Pemeriksaan terhadap S masih berlangsung hingga kini. Namun, belum diketahui apakah C dan ibunya mendapatkan pendampingan dari Dinas Pemberdayaan Perempuan dan Perlindungan Anak (PPPA) Manado.
"Selama ini, polisi terus menjadi ‘pemadam kebakaran’ dengan menangani kasus yang sudah terjadi. Satuan Binmas (Pembina Masyarakat) mengambil langkah pre-emptive dengan penyuluhan dan pembinaan, tapi tidak akan efektif kalau tidak dibarengi penyelesaian masalah sosial seperti pengangguran dan pendidikan rendah yang terkait kesejahteraan," kata Thommy.
Pengangguran
Menurut pengamatan Thommy, Mayoritas pelaku kekerasan seksual adalah pengangguran. S yang mencabuli anak angkatnya juga pengangguran. Berdasarkan data Dinas Pemuda dan Olahraga Manado, tingkat pengangguran di Manado cenderung meningkat, dari 18.203 pada 2017 menjadi 20.324 pada 2018.

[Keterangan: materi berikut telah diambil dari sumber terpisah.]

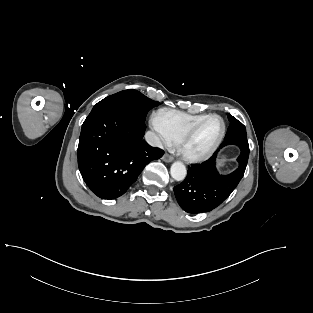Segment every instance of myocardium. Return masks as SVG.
I'll use <instances>...</instances> for the list:
<instances>
[{
    "label": "myocardium",
    "instance_id": "1",
    "mask_svg": "<svg viewBox=\"0 0 313 313\" xmlns=\"http://www.w3.org/2000/svg\"><path fill=\"white\" fill-rule=\"evenodd\" d=\"M218 118L221 121L222 124V130L221 133L217 139V141L215 142V144L213 145V147L206 153L204 154H200V155H193V154H189L186 151V144L188 143V141L190 140V138L193 136V134L196 132V130L208 119L210 118ZM226 134V123L225 120L223 119L222 116L212 113V114H208L205 117H203L201 120H199L198 122H196L195 124H193L190 128H188L185 133L180 137V139L177 142V148L178 151L180 152V154L182 155V157L189 161V162H202L205 161L207 159H209L210 157H212L214 155V153L218 150V148L220 147V145L222 144L224 137Z\"/></svg>",
    "mask_w": 313,
    "mask_h": 313
}]
</instances>
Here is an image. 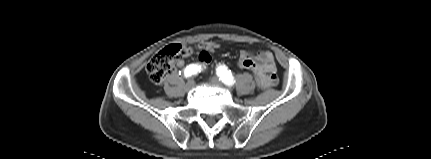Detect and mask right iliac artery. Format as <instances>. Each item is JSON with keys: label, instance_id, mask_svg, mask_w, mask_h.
<instances>
[{"label": "right iliac artery", "instance_id": "82829eb1", "mask_svg": "<svg viewBox=\"0 0 431 159\" xmlns=\"http://www.w3.org/2000/svg\"><path fill=\"white\" fill-rule=\"evenodd\" d=\"M201 66L197 64H190L188 65L184 70V76L186 78H189L193 75H196L198 72H200Z\"/></svg>", "mask_w": 431, "mask_h": 159}]
</instances>
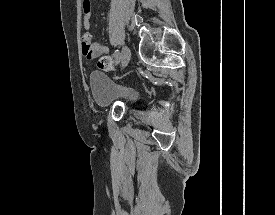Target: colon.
<instances>
[{
  "mask_svg": "<svg viewBox=\"0 0 275 215\" xmlns=\"http://www.w3.org/2000/svg\"><path fill=\"white\" fill-rule=\"evenodd\" d=\"M98 66L105 71H113L115 69L116 62L108 56H103L99 59Z\"/></svg>",
  "mask_w": 275,
  "mask_h": 215,
  "instance_id": "colon-1",
  "label": "colon"
}]
</instances>
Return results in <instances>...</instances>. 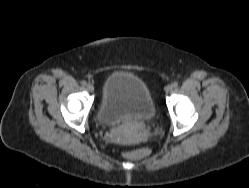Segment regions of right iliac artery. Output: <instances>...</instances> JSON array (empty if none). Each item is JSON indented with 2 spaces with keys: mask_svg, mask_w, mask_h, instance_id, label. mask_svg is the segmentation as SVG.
<instances>
[{
  "mask_svg": "<svg viewBox=\"0 0 249 188\" xmlns=\"http://www.w3.org/2000/svg\"><path fill=\"white\" fill-rule=\"evenodd\" d=\"M81 84H82L83 86H86V85H87V82H86L85 80H83V81L81 82Z\"/></svg>",
  "mask_w": 249,
  "mask_h": 188,
  "instance_id": "right-iliac-artery-1",
  "label": "right iliac artery"
}]
</instances>
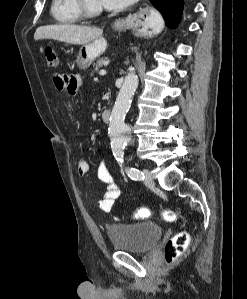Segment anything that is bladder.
I'll return each instance as SVG.
<instances>
[{
    "mask_svg": "<svg viewBox=\"0 0 247 299\" xmlns=\"http://www.w3.org/2000/svg\"><path fill=\"white\" fill-rule=\"evenodd\" d=\"M107 234L114 249L145 254L160 240L163 229L156 223L142 222L111 226Z\"/></svg>",
    "mask_w": 247,
    "mask_h": 299,
    "instance_id": "1",
    "label": "bladder"
}]
</instances>
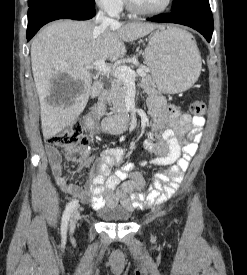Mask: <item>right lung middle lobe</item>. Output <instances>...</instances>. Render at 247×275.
I'll list each match as a JSON object with an SVG mask.
<instances>
[{
    "instance_id": "obj_1",
    "label": "right lung middle lobe",
    "mask_w": 247,
    "mask_h": 275,
    "mask_svg": "<svg viewBox=\"0 0 247 275\" xmlns=\"http://www.w3.org/2000/svg\"><path fill=\"white\" fill-rule=\"evenodd\" d=\"M52 1H62V2H67V3L80 5V6H90V7L95 6L94 0H28V6L31 7L34 5L43 4V3L52 2Z\"/></svg>"
}]
</instances>
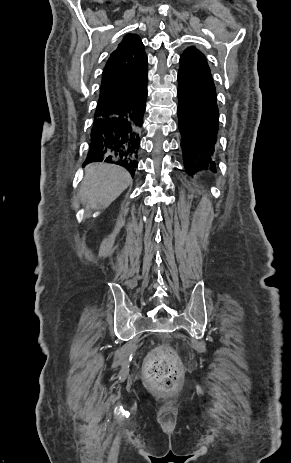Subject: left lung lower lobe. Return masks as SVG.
<instances>
[{
	"label": "left lung lower lobe",
	"instance_id": "0a47b994",
	"mask_svg": "<svg viewBox=\"0 0 291 463\" xmlns=\"http://www.w3.org/2000/svg\"><path fill=\"white\" fill-rule=\"evenodd\" d=\"M178 126L186 172L215 170L219 113L213 79L179 69Z\"/></svg>",
	"mask_w": 291,
	"mask_h": 463
}]
</instances>
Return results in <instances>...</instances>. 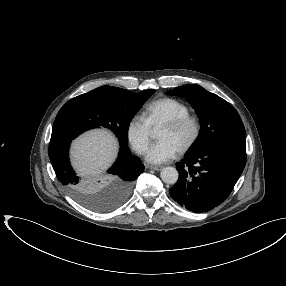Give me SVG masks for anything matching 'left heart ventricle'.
Here are the masks:
<instances>
[{
    "label": "left heart ventricle",
    "mask_w": 286,
    "mask_h": 286,
    "mask_svg": "<svg viewBox=\"0 0 286 286\" xmlns=\"http://www.w3.org/2000/svg\"><path fill=\"white\" fill-rule=\"evenodd\" d=\"M191 135L192 127L189 125L178 129L162 127L159 130L158 139L170 140L180 149L189 140Z\"/></svg>",
    "instance_id": "1"
}]
</instances>
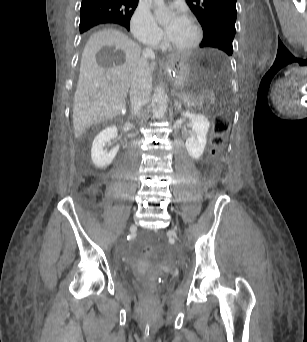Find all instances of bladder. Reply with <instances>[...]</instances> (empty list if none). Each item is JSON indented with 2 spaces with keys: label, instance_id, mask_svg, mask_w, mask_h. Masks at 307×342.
<instances>
[{
  "label": "bladder",
  "instance_id": "bladder-1",
  "mask_svg": "<svg viewBox=\"0 0 307 342\" xmlns=\"http://www.w3.org/2000/svg\"><path fill=\"white\" fill-rule=\"evenodd\" d=\"M126 279L131 281V283L137 287V288H140L142 287V285L144 284V280L142 277L136 275L135 273L133 272H130L126 275Z\"/></svg>",
  "mask_w": 307,
  "mask_h": 342
}]
</instances>
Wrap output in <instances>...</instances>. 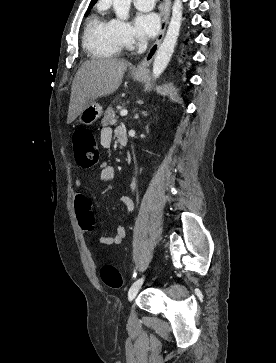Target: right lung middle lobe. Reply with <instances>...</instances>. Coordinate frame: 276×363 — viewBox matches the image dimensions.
I'll return each mask as SVG.
<instances>
[{
    "label": "right lung middle lobe",
    "mask_w": 276,
    "mask_h": 363,
    "mask_svg": "<svg viewBox=\"0 0 276 363\" xmlns=\"http://www.w3.org/2000/svg\"><path fill=\"white\" fill-rule=\"evenodd\" d=\"M92 7H89V9H91ZM90 10L87 12V15L89 14Z\"/></svg>",
    "instance_id": "dd1d6c3e"
}]
</instances>
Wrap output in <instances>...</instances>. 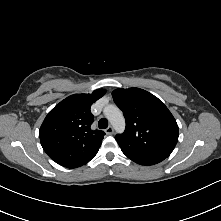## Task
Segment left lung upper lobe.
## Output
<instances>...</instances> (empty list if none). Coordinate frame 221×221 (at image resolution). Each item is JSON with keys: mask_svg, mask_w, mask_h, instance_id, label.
<instances>
[{"mask_svg": "<svg viewBox=\"0 0 221 221\" xmlns=\"http://www.w3.org/2000/svg\"><path fill=\"white\" fill-rule=\"evenodd\" d=\"M112 96L126 119L124 133L115 137L120 148L167 158L177 144L179 130L164 103L139 88H119Z\"/></svg>", "mask_w": 221, "mask_h": 221, "instance_id": "1", "label": "left lung upper lobe"}]
</instances>
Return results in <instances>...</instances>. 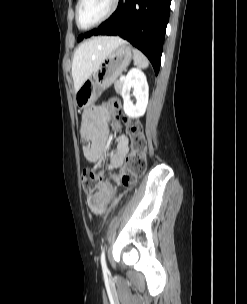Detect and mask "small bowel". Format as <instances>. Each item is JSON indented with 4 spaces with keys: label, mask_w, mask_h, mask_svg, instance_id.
Segmentation results:
<instances>
[{
    "label": "small bowel",
    "mask_w": 247,
    "mask_h": 304,
    "mask_svg": "<svg viewBox=\"0 0 247 304\" xmlns=\"http://www.w3.org/2000/svg\"><path fill=\"white\" fill-rule=\"evenodd\" d=\"M109 110L103 106H95L85 111L81 127V136L84 142L83 154L87 161L96 163L104 156V147L108 139L107 120ZM129 152V140L120 135L117 139L116 149L109 154V170L122 165Z\"/></svg>",
    "instance_id": "1"
}]
</instances>
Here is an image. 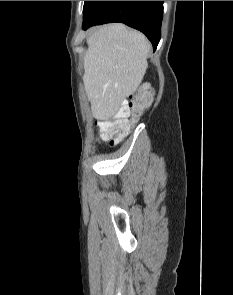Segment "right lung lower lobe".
<instances>
[{
	"instance_id": "obj_1",
	"label": "right lung lower lobe",
	"mask_w": 233,
	"mask_h": 295,
	"mask_svg": "<svg viewBox=\"0 0 233 295\" xmlns=\"http://www.w3.org/2000/svg\"><path fill=\"white\" fill-rule=\"evenodd\" d=\"M162 16L163 1H90L84 11L82 27L122 22L143 32L155 51L160 40Z\"/></svg>"
}]
</instances>
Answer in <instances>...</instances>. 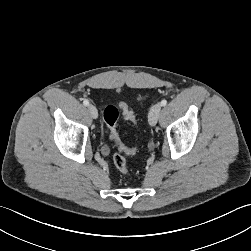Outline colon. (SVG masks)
I'll return each mask as SVG.
<instances>
[{"label": "colon", "instance_id": "obj_1", "mask_svg": "<svg viewBox=\"0 0 251 251\" xmlns=\"http://www.w3.org/2000/svg\"><path fill=\"white\" fill-rule=\"evenodd\" d=\"M119 108L122 111V114L127 121H129L133 124L136 123V117H135L133 111L128 107L127 104L120 103ZM118 116H119V110L116 106L109 105L104 109L103 118H104L105 124L108 127L110 138L117 145L119 150H121L122 152H124L127 155H134L137 152V149L136 148L130 149V148L124 147V145L122 144V142L119 138V134L116 129V123L118 120ZM112 160H113V164H114L115 168L121 174L128 173L126 160L121 154H119V153L114 154Z\"/></svg>", "mask_w": 251, "mask_h": 251}]
</instances>
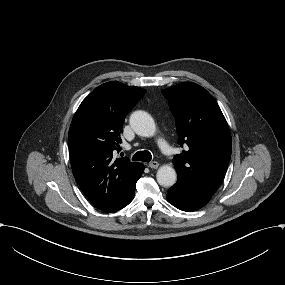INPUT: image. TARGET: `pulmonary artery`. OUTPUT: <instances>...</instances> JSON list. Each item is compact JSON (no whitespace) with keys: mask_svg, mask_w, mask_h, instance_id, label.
Listing matches in <instances>:
<instances>
[{"mask_svg":"<svg viewBox=\"0 0 285 285\" xmlns=\"http://www.w3.org/2000/svg\"><path fill=\"white\" fill-rule=\"evenodd\" d=\"M157 144L160 150L165 154H171L174 149L162 138L157 139Z\"/></svg>","mask_w":285,"mask_h":285,"instance_id":"pulmonary-artery-1","label":"pulmonary artery"}]
</instances>
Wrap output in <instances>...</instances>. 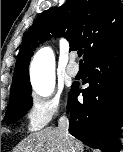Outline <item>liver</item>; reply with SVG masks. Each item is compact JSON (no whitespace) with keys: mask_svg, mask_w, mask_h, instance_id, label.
I'll return each instance as SVG.
<instances>
[{"mask_svg":"<svg viewBox=\"0 0 123 152\" xmlns=\"http://www.w3.org/2000/svg\"><path fill=\"white\" fill-rule=\"evenodd\" d=\"M83 152L81 142L70 136L67 140L58 128H46L24 138L13 152Z\"/></svg>","mask_w":123,"mask_h":152,"instance_id":"6515ba94","label":"liver"}]
</instances>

Sebelumnya, Walikota Manado Vicky Lumentut mengklaim, berhasil menurunkan tingkat pengangguran di Manado dari 11 persen pada 2016 menjadi 9 persen pada 2017 (Kompas, 13 Mei 2019). Namun, ia tidak menyebutkan tingkat pengangguran pada 2018.
Laporan Bank Dunia tahun 2010 berjudul Violence in the City: Understanding and Supporting Community Responses to Urban Violence menyebutkan, masalah pengangguran di beberapa negara seperti Timor Leste, Brazil, dan Haiti menyebabkan depresi dan kebosanan. Waktu yang tidak terpakai untuk kegiatan produktif pun berujung pada berbagai bentuk kriminalitas, termasuk pelecehan seksual dan pemerkosaan.
Sosiolog Universitas Negeri Manado Ferdinand Kerebungu mengatakan, masalah pengangguran termasuk salah satu faktor pemicu kekerasan seksual. Masalah ini juga kerap berkelindan dengan alkoholisme yang menjerat para pengangguran.
"Seiring dengan arus informasi yang tak terbendung melalui teknologi, para pengangguran bisa terdorong untuk melakukan berbagai bentuk kekerasan seksual akibat konten digital berbau pornografi yang dilihatnya. Ini semakin parah kalau sudah di bawah pengaruh alkohol," kata Ferdinand.
Di samping itu, rasa rendah diri terhadap istri yang memiliki pekerjaan juga bisa memicu pelampiasan kekerasan seksual terhadap anak.
Untuk mengatasi kekerasan seksual terutama terhadap anak, kata Ferdinand, pemerintah kota perlu meningkatkan angka partisipasi pendidikan di sekolah untuk mengurangi pengangguran di masa depan. Menurut data Badan Pusat Statistik (BPS), harapan lama sekolah warga Manado mencapai kisaran 14 tahun, sementara rata-rata lama sekolah sekitar 11 tahun selama 2018.